Der Ramadan ist anders. Er riecht anders, er schmeckt anders, er fühlt sich anders an. Das Fasten in diesem Monat zügelt zwar den Verzehr, er schärft dafür die Sinne. Schon nach zwei oder drei Fastentagen ändert sich die Wahrnehmung der Umwelt. Sie wird bewusster gesehen, gerochen, gefühlt, geschmeckt.
Es ändert sich der Tagesablauf. Dabei ist es nicht einmal der Wegfall von Mahlzeiten über den Tag, der die Veränderung bringt. Es ist das Aufrechterhalten eines Bewusstseins, eines andauerndes gottesdienstliches Rituals, einer Ibadah. Im Prinzip sind die Muslime während des Fastens in einem anhaltenden spirituellen Zustand. Stetig ist die Erinnerung, das Gedenken an ihren Schöpfer präsent.
Die stetige Erinnerung und das Gedenken an Allah lässt den Menschen bewusster werden. Bewusster gegenüber seinen Mitmenschen, seiner Umwelt. Das Fasten ist mehr als der Verzicht auf Speise und Trank. Es geht einher mit dem Verzicht auf üble Nachrede, auf Beleidigungen, auf die bereits verbale Verletzung anderer. Alles Handlungen, die auch außerhalb des Ramadans verpönt sind. Schnell merkt der Fastende, dass das Fasten die Einhaltung dieser Gebote wesentlich erleichtert. Das Zügeln von Bedürfnissen wirkt sich auch auf den Umgang mit anderen Menschen aus.

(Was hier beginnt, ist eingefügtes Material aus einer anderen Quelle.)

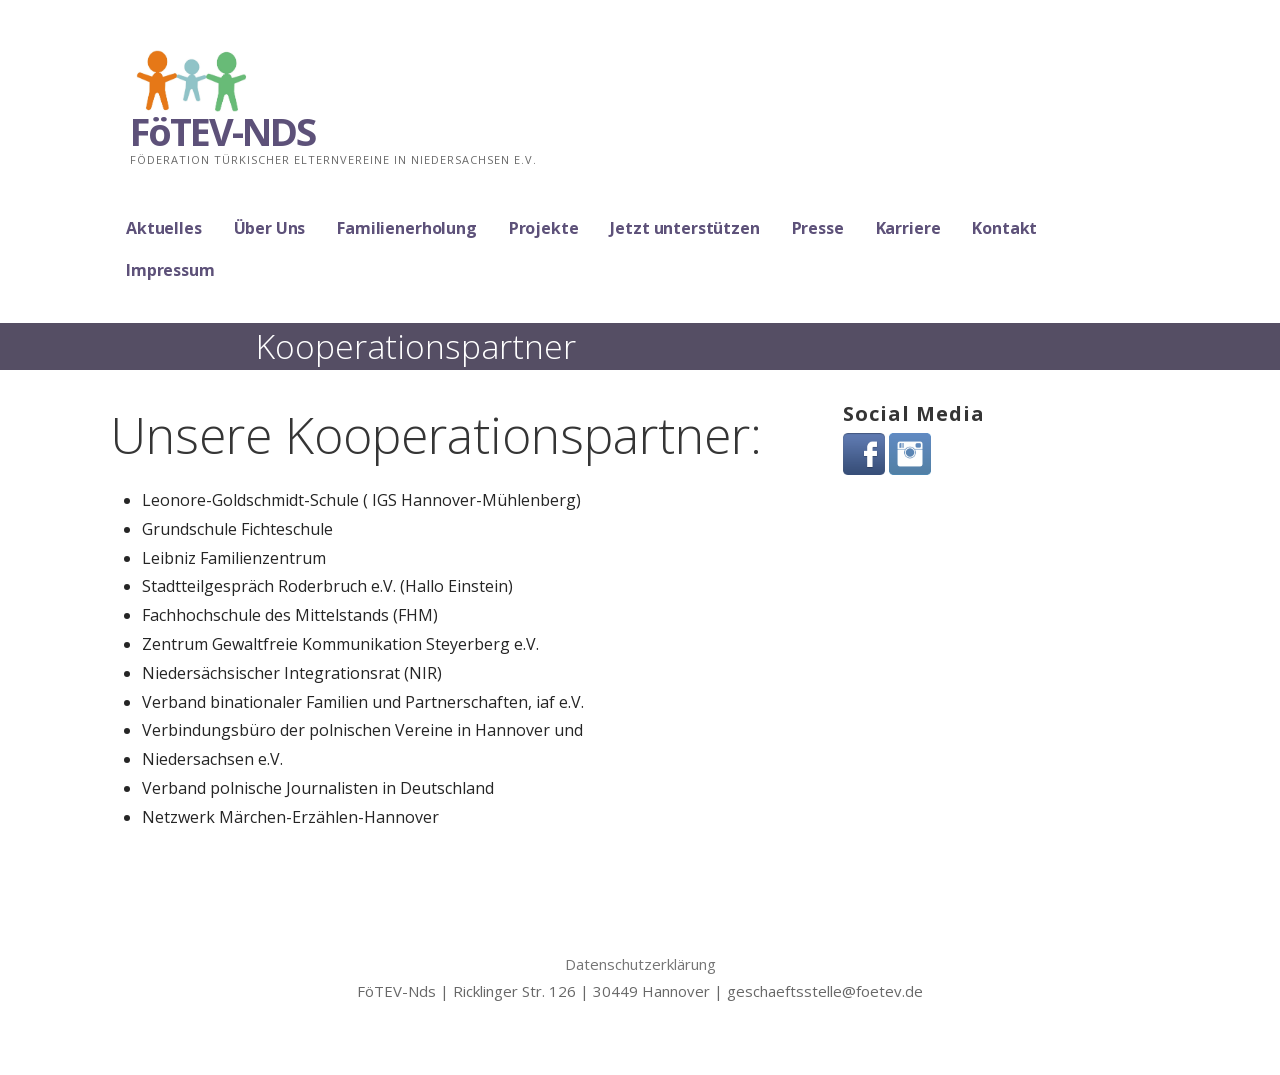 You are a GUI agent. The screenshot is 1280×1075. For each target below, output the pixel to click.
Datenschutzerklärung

Das Fasten im Ramadan bleibt nicht mit dem Hungern in Erinnerung. Es ist eine Ruhe, sich selbst und dem eigenen Umfeld gegenüber, der den Fastenden in Erinnerung bleibt. Der Ramadan nimmt für Muslime einen Zustand vorweg, der ihnen von Allah teala als die Vervollkommenung ihres Glaubens in Aussicht gestellt wird.
“O du Seele voll Ruhe,
Kehre zu deinem Herrn zurück, zufrieden und (Ihn) zufriedenstellend,
Und tritt ein unter Meine Diener,
Und tritt ein in Mein Paradies!” (89:27-30)
Der herabgesandte Koran und die erste Gemeinde machen eine interessante Entwicklung über den gesamten Zeitraum der Verkündung des Islams durch. Zu Beginn sind es paradiesische Zustände, die den Gläubigen im Jenseits versprochen werden. Ein Leben ohne Mangel, die Befriedigung aller Bedürfnisse. Der noch junge Glaube der ersten Gefährten scheint dies zu brauchen. Er war eine große Herausforderung für Menschen, für die ihre spirituelle Welt aus figürlichen Gottheiten bestand und kaum eine Vorstellung von einem Jenseits, von einem sich verantworten müssen für die diesseitigen Handlungen kannte.
Nach über 20 Jahren der Herabsendung des Korans war der Glaube der Gefährten gewachsen, gefestigt. Sie fragten nicht nach Bächen im Paradies, Früchten und Belohnungen. Der Islam gab ihnen Zufriedenheit, eine ruhende Seele, ein inneres Gleichgewicht. Ihre Beziehung zu Gott beruhte nicht auf Belohnung und Bestrafung. Nicht der Wunsch nach dem Paradies oder die Furcht vor dem Höllenfeuer war für sie bestimmend. Bei ihrer Rückkehr wollten sie zufrieden mit Allah sein, ihn zufriedenstellen. Diese Zufriedenheit zeigte sich in der Seelenruhe, einem Zustand des Friedens mit sich, mit der eigenen Umwelt und dem Schöpfer der Welten.
Der Ramadan, mit all seinen besonderen Ritualen, dem Fasten, der Beschäftigung mit dem Koran, seinen Gebeten, gibt den Gläubigen einen Vorgeschmack auf diesen Zustand. Das ist der Nektar, der die Erwartungen der Glaubenden im Vorfeld speist, den sie in dem Monat kosten und dem sie in der Zeit danach mit Sehnsucht nachtrauern.